|Stochastic Systems Group|
High-dimensional statistical inference: Practical and Information-theoretic limits on sparsity recovery
Martin J. Wainwright
University of California, Berkeley
Classical asymptotics in statistics addresses the large sample size limit (n), with the model dimension (p) staying fixed. In many inference problems arising in large systems, however, a more appropriate analysis allows p = p(n) to grow as a function of n, which leads to high-dimensional problems. One instance of such a high-dimensional inference problem is that of recovering the sparsity pattern of an unknown signal. This sparsity recovery problem arises in various areas of engineering and statistics, including signal denoising, constructive approximation, compressive sensing, and model selection, and has been studied intensively over the past decade.
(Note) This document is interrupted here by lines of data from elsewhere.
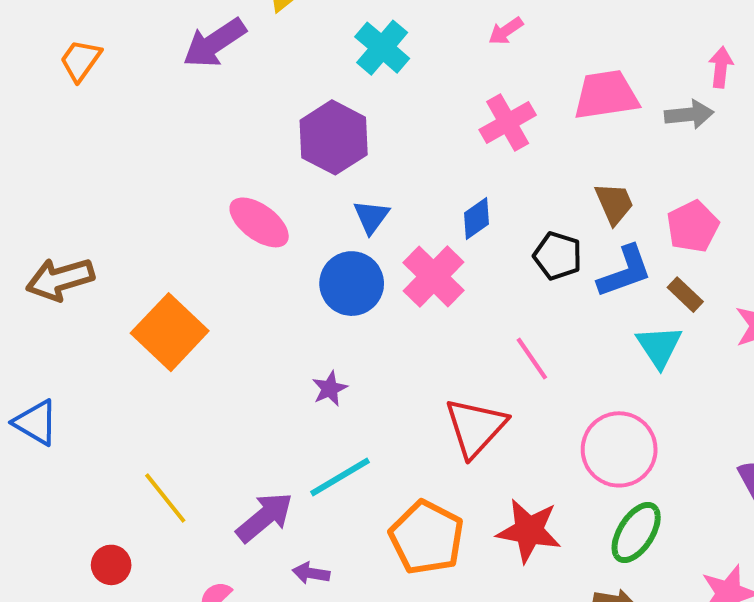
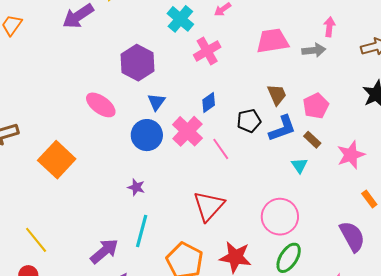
cyan cross: (382, 48) -> (180, 19), moved
pink cross: (508, 122) -> (207, 51), moved
black pentagon: (558, 256) -> (249, 121), turned -30
cyan triangle: (659, 346) -> (299, 165), size x0.7
pink line: (532, 359) -> (221, 149), moved
purple star: (330, 389) -> (136, 187), turned -30
cyan line: (340, 477) -> (142, 231), turned -44
yellow line: (165, 498) -> (36, 240), moved

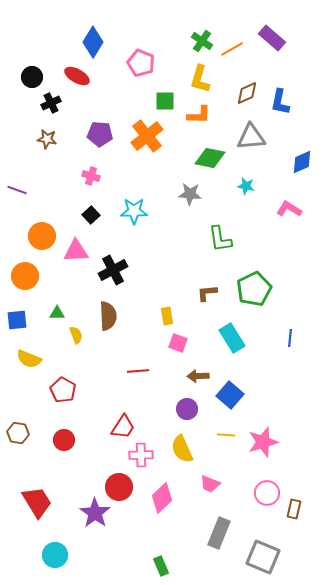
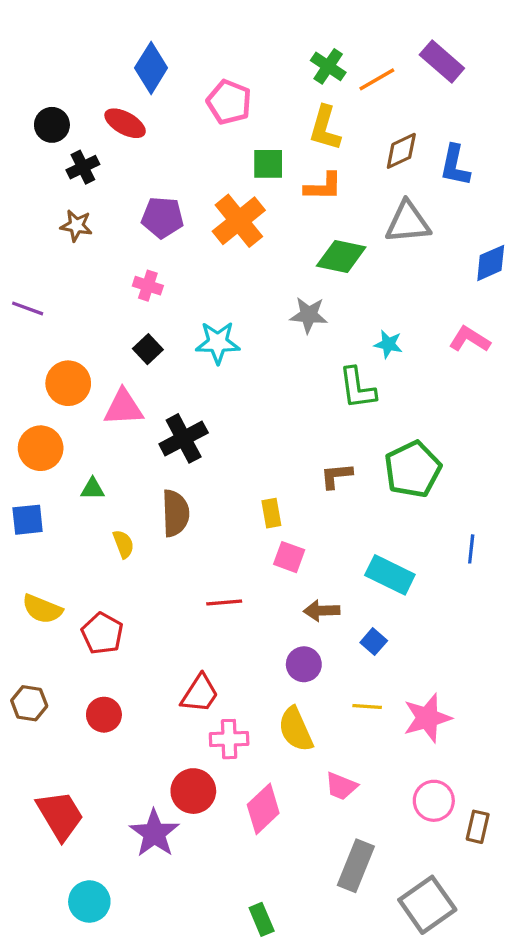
cyan star: (246, 186) -> (388, 344), moved
green triangle: (57, 313) -> (93, 489), moved
cyan rectangle: (232, 338) -> (390, 575), moved, turned -32
yellow semicircle: (29, 359) -> (42, 609), moved
blue square: (230, 395) -> (374, 642), size x0.6
gray square: (263, 557) -> (427, 905), turned 32

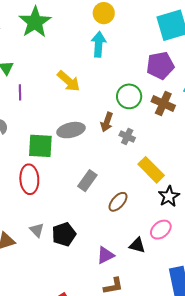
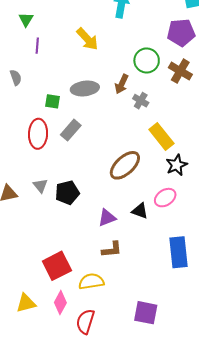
green square: (40, 146) -> (53, 101), size x0.6
gray rectangle: (87, 181) -> (71, 130), moved
brown ellipse: (118, 202) -> (125, 165), size x1.5

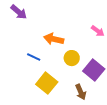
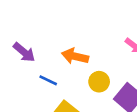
purple arrow: (19, 12) -> (24, 52), moved

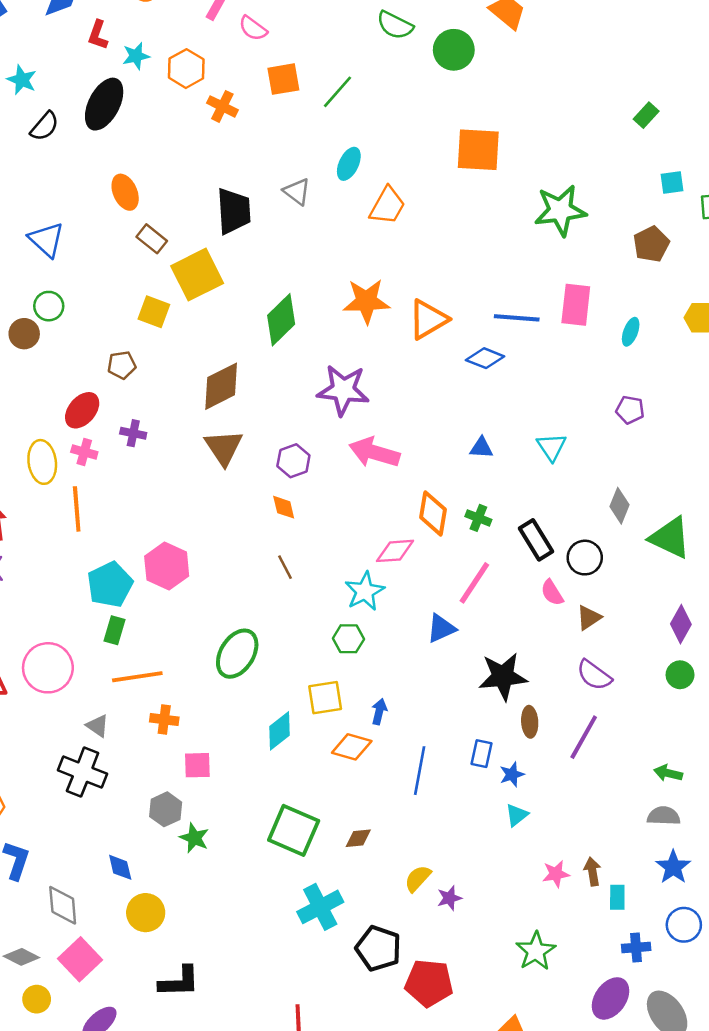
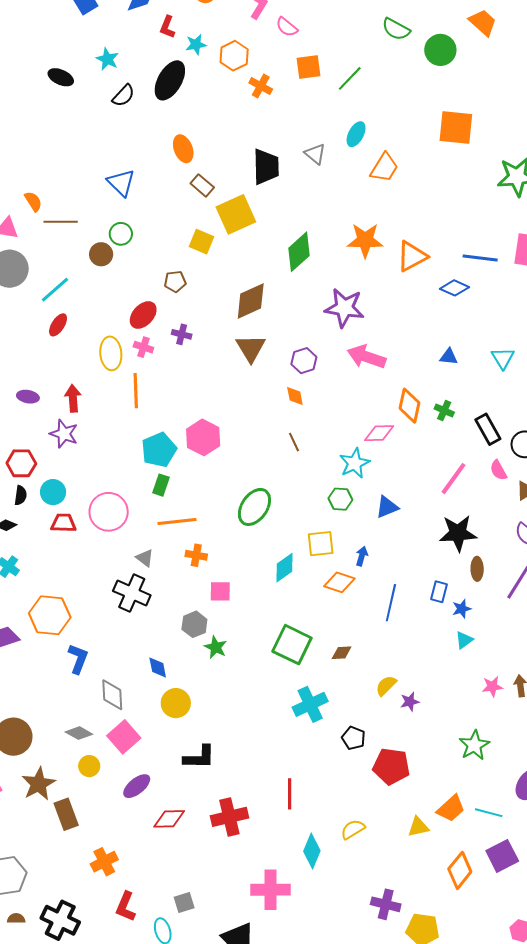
pink line: (474, 583) -> (454, 479), moved
blue triangle: (441, 628) -> (387, 507), moved
black pentagon: (378, 948) -> (353, 738), size x0.7

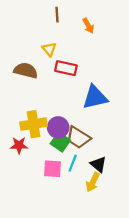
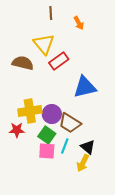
yellow triangle: (49, 49) -> (44, 44), size x1.6
red rectangle: (66, 68) -> (59, 61), turned -48
green square: (60, 142) -> (47, 135), moved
Concretely, suppose that one takes n noisy observations of an unknown signal in p dimensions with at most s non-zero entries. Of interest is the minimum number of observations n that are required, as a function of the model dimension p and sparsity index s, to correctly estimate the support of the signal. For a broad class of random Gaussian measurement ensembles, we provide asymptotically sharp upper and lower bounds on the performance of a computationally efficient method, based on l1-constrained quadratic programming (known as the Lasso in the statistics literature). In addition, we provide information-theoretic upper and lower bounds on the performance of any method, regardless of its computational efficiency, and compare them to the practical limits. We discuss connections to other work, and some open problems in this rapidly-growing area. Time-permitting, we also discuss related work on high-dimensional model selection in discrete Markov random fields, where qualitatively similar results are obtained (the latter joint work with Pradeep Ravikumar and John Lafferty).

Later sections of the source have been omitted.